> EXERCISE AIM:
Among the lines of the records, please find those that contain the word "hayırlısısın" and copy them.

> DATASET EXCERPTS:
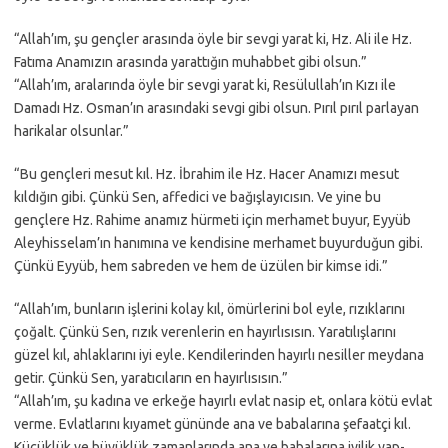
“Allah’ım, şu gençler arasında öyle bir sevgi yarat ki, Hz. Ali ile Hz.
Fatıma Anamızın arasında yarattığın muhabbet gibi olsun.”
“Allah’ım, aralarında öyle bir sevgi yarat ki, Resülullah’ın Kızı ile
Damadı Hz. Osman’ın arasındaki sevgi gibi olsun. Pırıl pırıl parlayan
harikalar olsunlar.”
“Bu gençleri mesut kıl. Hz. İbrahim ile Hz. Hacer Anamızı mesut
kıldığın gibi. Çünkü Sen, affedici ve bağışlayıcısın. Ve yine bu
gençlere Hz. Rahime anamız hürmeti için merhamet buyur, Eyyüb
Aleyhisselam’ın hanımına ve kendisine merhamet buyurduğun gibi.
Çünkü Eyyüb, hem sabreden ve hem de üzülen bir kimse idi.”
“Allah’ım, bunların işlerini kolay kıl, ömürlerini bol eyle, rızıklarını
çoğalt. Çünkü Sen, rızık verenlerin en hayırlısısın. Yaratılışlarını
güzel kıl, ahlaklarını iyi eyle. Kendilerinden hayırlı nesiller meydana
getir. Çünkü Sen, yaratıcıların en hayırlısısın.”
“Allah’ım, şu kadına ve erkeğe hayırlı evlat nasip et, onlara kötü evlat
verme. Evlatlarını kıyamet gününde ana ve babalarına şefaatçi kıl.
Küçüklük ve büyüklük zamanlarında ana ve babalarına iyilik yap-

> RESPONSE TO THIS EXERCISE:
çoğalt. Çünkü Sen, rızık verenlerin en hayırlısısın. Yaratılışlarını
getir. Çünkü Sen, yaratıcıların en hayırlısısın.”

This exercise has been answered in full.